Epic Day is the nineteenth studio album by the Japanese rock duo B'z. It was released on March 4, 2015, more than 3.5 years after their previous studio effort, C'mon, their longest gap between studio albums. It came after a hiatus in which the members released solo projects, including vocalist/lyricist Koshi Inaba's Singing Bird and guitarist/composer Tak Matsumoto's New Horizon.

It debuted at No. 1 at both the Oricon weekly albums chart and the Billboard Japan album chart.

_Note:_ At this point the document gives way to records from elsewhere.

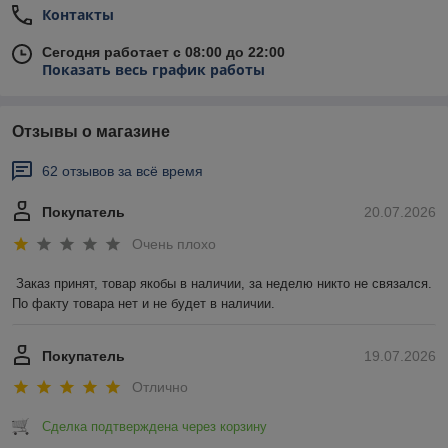
Контакты
Сегодня работает с 08:00 до 22:00
Показать весь график работы
Отзывы о магазине
62 отзывов за всё время
Покупатель
20.07.2026
Очень плохо
Заказ принят, товар якобы в наличии, за неделю никто не связался. 
По факту товара нет и не будет в наличии.
Покупатель
19.07.2026
Отлично
Сделка подтверждена через корзину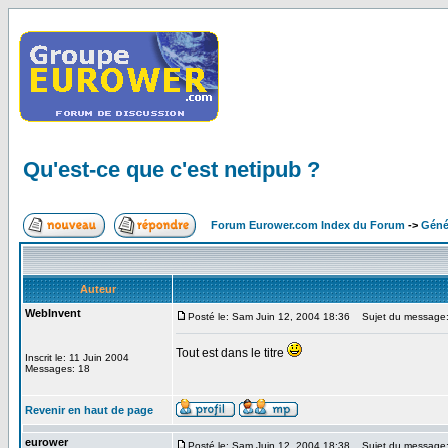
Qu'est-ce que c'est netipub ?
Forum Eurower.com Index du Forum
->
Géné
Auteur
WebInvent
Posté le: Sam Juin 12, 2004 18:36
Sujet du message: Q
Tout est dans le titre
Inscrit le: 11 Juin 2004
Messages: 18
Revenir en haut de page
eurower
Posté le: Sam Juin 12, 2004 18:38
Sujet du message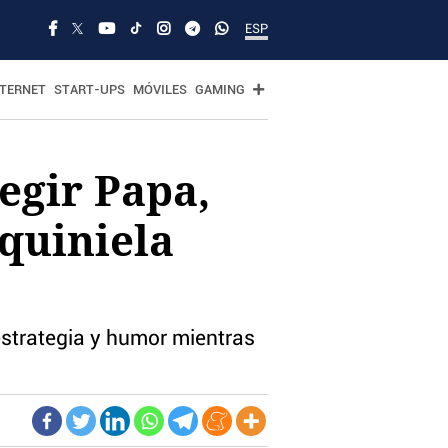
ESP
NTERNET
START-UPS
MÓVILES
GAMING
egir Papa,
 quiniela
estrategia y humor mientras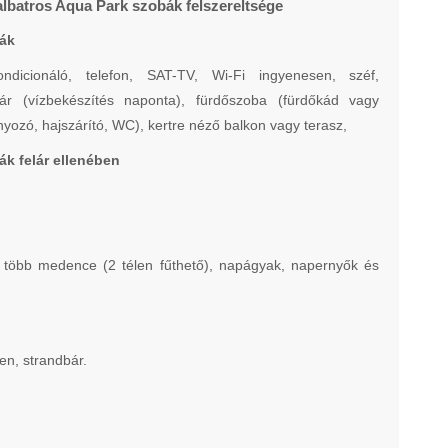
albatros Aqua Park szobák felszereltsége
ák
ondicionáló, telefon, SAT-TV, Wi-Fi ingyenesen, széf,
bár (vízbekészítés naponta), fürdőszoba (fürdőkád vagy
yozó, hajszárító, WC), kertre néző balkon vagy terasz,
ák felár ellenében
t, több medence (2 télen fűthető), napágyak, napernyők és
en, strandbár.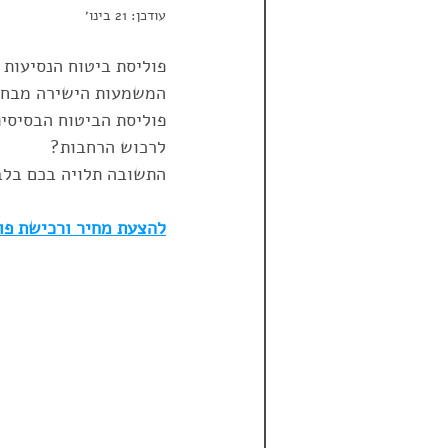
עודכן:
21 בינו׳
הראל
טריפגרנטי
טריפ 
פוליסת ביטוח הנסיעות 
המשמעות הישירה מבחינ
פוליסת הביטוח הבסיסית
פספורטכארד
ביטול טיסה מ
לרכוש הרחבות?
התשובה תלויה בכם בלב
דרום אמריקה
להצעת מחיר ורכישת פו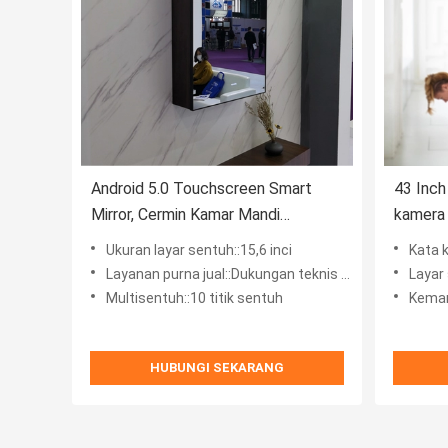
Android 5.0 Touchscreen Smart
43 Inch
Mirror, Cermin Kamar Mandi
kamera 
Interaktif 15,6 inci
Mirror
Ukuran layar sentuh::15,6 inci
Kata kun
Layanan purna jual::Dukungan teknis online
Layar 
Multisentuh::10 titik sentuh
Kemampuan
HUBUNGI SEKARANG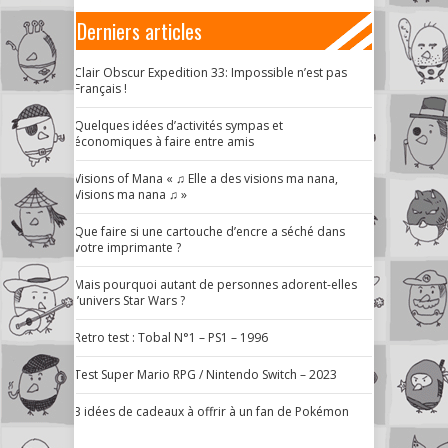
Derniers articles
Clair Obscur Expedition 33: Impossible n’est pas
Français !
Quelques idées d’activités sympas et
économiques à faire entre amis
Visions of Mana « ♫ Elle a des visions ma nana,
Visions ma nana ♫ »
Que faire si une cartouche d’encre a séché dans
votre imprimante ?
Mais pourquoi autant de personnes adorent-elles
l’univers Star Wars ?
Retro test : Tobal N°1 – PS1 – 1996
Test Super Mario RPG / Nintendo Switch – 2023
3 idées de cadeaux à offrir à un fan de Pokémon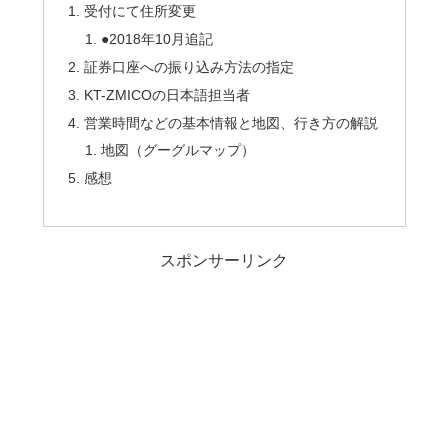
受付にて住所変更
●2018年10月追記
証券口座への振り込み方法の指定
KT-ZMICOの日本語担当者
営業時間などの基本情報と地図、行き方の解説
地図（グーグルマップ）
感想
スポンサーリンク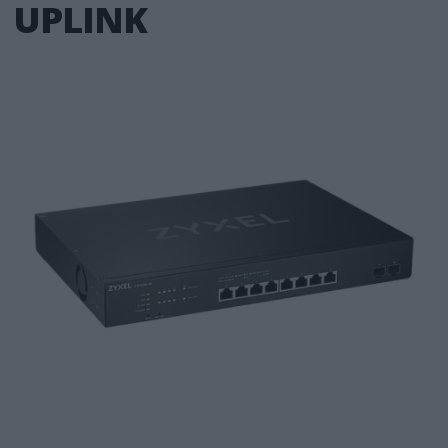
UPLINK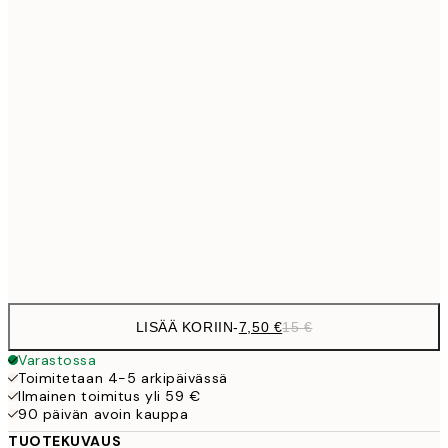
10,9
30x40 cm
21,
15,2
40x50 cm
30,
1
50x70 cm
27,2
70x100 cm
54,
Frame
options
LISÄÄ KORIIN
-
7,50 €
15 €
Varastossa
Toimitetaan 4-5 arkipäivässä
Ilmainen toimitus yli 59 €
90 päivän avoin kauppa
TUOTEKUVAUS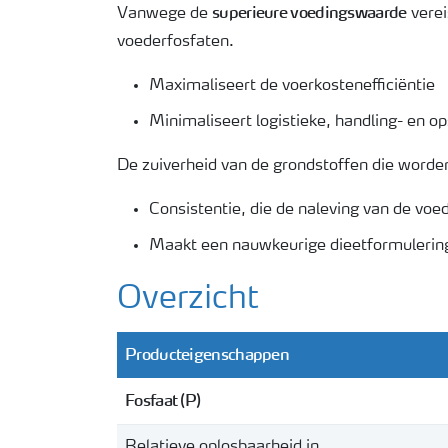
superieure voedingswaarde
Vanwege de
verei
voederfosfaten.
Maximaliseert de voerkostenefficiëntie
Minimaliseert logistieke, handling- en o
De zuiverheid van de grondstoffen die worde
Consistentie, die de naleving van de voe
Maakt een nauwkeurige dieetformulering
Overzicht
Producteigenschappen
Fosfaat (P)
Relatieve oplosbaarheid in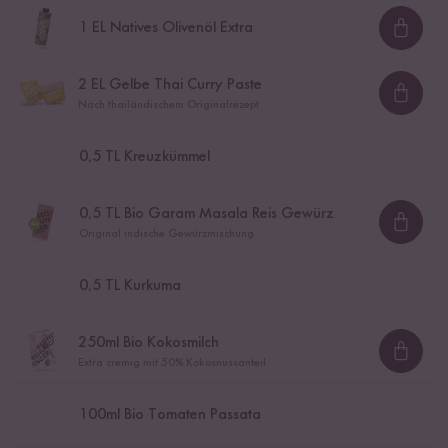
1
EL Natives Olivenöl Extra
Loadi
2
EL Gelbe Thai Curry Paste
Loadi
Nach thailändischem Originalrezept
0,5
TL Kreuzkümmel
0,5
TL Bio Garam Masala Reis Gewürz
Loadi
Original indische Gewürzmischung
0,5
TL Kurkuma
250
ml Bio Kokosmilch
Loadi
Extra cremig mit 50% Kokosnussanteil
100
ml Bio Tomaten Passata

The album comes in four versions: the regular edition with the 10-track CD; the analog edition with a download card; the limited edition with a bonus live DVD; and the Live-Gym 2015 Edition with live goods.

It was the first time that a B'z album had been released in the vinyl format since the band's early days.

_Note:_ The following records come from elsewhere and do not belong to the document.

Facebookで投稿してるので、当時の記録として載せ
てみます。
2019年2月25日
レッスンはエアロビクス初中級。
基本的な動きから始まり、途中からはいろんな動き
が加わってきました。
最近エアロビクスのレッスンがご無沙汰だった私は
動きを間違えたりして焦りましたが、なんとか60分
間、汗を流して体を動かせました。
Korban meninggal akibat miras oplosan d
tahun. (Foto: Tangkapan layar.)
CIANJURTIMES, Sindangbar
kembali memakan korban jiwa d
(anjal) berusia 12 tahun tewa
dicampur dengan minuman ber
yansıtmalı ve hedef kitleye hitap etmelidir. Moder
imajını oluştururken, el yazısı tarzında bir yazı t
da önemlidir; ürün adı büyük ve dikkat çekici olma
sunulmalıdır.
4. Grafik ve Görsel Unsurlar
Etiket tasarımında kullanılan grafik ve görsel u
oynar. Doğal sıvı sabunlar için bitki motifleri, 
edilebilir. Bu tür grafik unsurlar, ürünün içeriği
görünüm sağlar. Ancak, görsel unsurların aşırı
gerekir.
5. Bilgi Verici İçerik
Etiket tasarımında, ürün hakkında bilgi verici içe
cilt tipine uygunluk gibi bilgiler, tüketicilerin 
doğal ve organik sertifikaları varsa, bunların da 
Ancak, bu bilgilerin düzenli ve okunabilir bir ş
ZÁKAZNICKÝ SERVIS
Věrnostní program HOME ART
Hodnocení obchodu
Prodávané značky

The opening track "Las Vegas" received a promotional video and will be used as the official song of the Japanese leg of the 2015 Red Bull Air Race World Championship season.

==Track listing==

| No. | Title | Length |
|---|---|---|
| 1. | "Las Vegas" | 4:05 |
| 2. | "Uchōten (Ecstatic 有頂天)" | 4:03 |
| 3. | "Exit to the Sun" | 4:55 |
| 4. | "No Excuse" | 4:03 |
| 5. | "アマリニモ (Amarinimo)" | 4:30 |
| 6. | "Epic Day" | 4:46 |
| 7. | "Classmate" | 4:30 |
| 8. | "Black Coffee" | 3:43 |
| 9. | "君を気にしない日など (Kimi wo Kinishinai Hi Nado)" | 4:31 |
| 10. | "Man of the Match" | 4:13 |
| Total length: |  | 43:19 |

=== Bonus Live DVD ===
B’z LIVE-GYM 2012 -Into Free Extra- at Osaka-jō Hall

1. "Love Bomb"
2. "Go for It, Baby (Kioku no Sanmyaku)"
3. "Ultra Soul"
4. "Splash!"
5. "Brighter Day"
6. "Easy Come, Easy Go!"
7. "Motel"
8. "Mou Ichido Kiss Shitakatta"
9. "Itoshii Hitoyo Good Night..."
10. "Zero"
11. "Mienai Chikara ~Invisible One~"
12. "Negai"
13. "Into Free -Dangan-"
14. "Juice"
15. "It's Showtime!!"
16. "Shōdō"
17. "Home"
18. "Heat"
19. "Blowin'"

== Personnel ==
- B'z
- Koshi Inaba – vocals
- Tak Matsumoto – guitars

- Session members
- Barry Sparks – bass
- Chiharu Mikuzuki – bass on "Classmate"
- Akira Onozuka – piano, organ on "Amarinimo"
- Takanobu Masuda – organ on "Epic Day"
- Shane Gaalaas – drums
- Hideo Yamaki – drums on "Classmate"
- Kazuki Katsuta – saxophone on "Las Vegas"
- Shiro Sasaki and Toyama Takushi – trumpet on "Las Vegas"
- Makoto Igarashi – trombone on "Las Vegas"
- Atsushi Doyama – horn on "Classmate"
- 小瀧綾 – oboe on "Classmate"
- Hiroko Ishikawa – strings on "Exit to the Sun" and "Classmate"
- Maiko Sugiyama – strings on "Kimi wo Kinishinai Hi Nado"
- Lime Ladies Orchestra – strings on "Exit to the Sun", "Classmate" and "Kimi wo Kinishinai Hi Nado"
- Yoshinobu Ohga – arrangements on all tracks except "Exit to the Sun", "Classmate" and "Kimi wo Kinishinai Hi Nado"
- Hideyuki Terachi – arrangements on tracks 1, 2, 3, 7 and 9

==Certifications==

| Region | Certification | Certified units/sales |
| Japan (RIAJ) | Platinum | 250,000^{^} |
^{^} Shipments figures based on certification alone.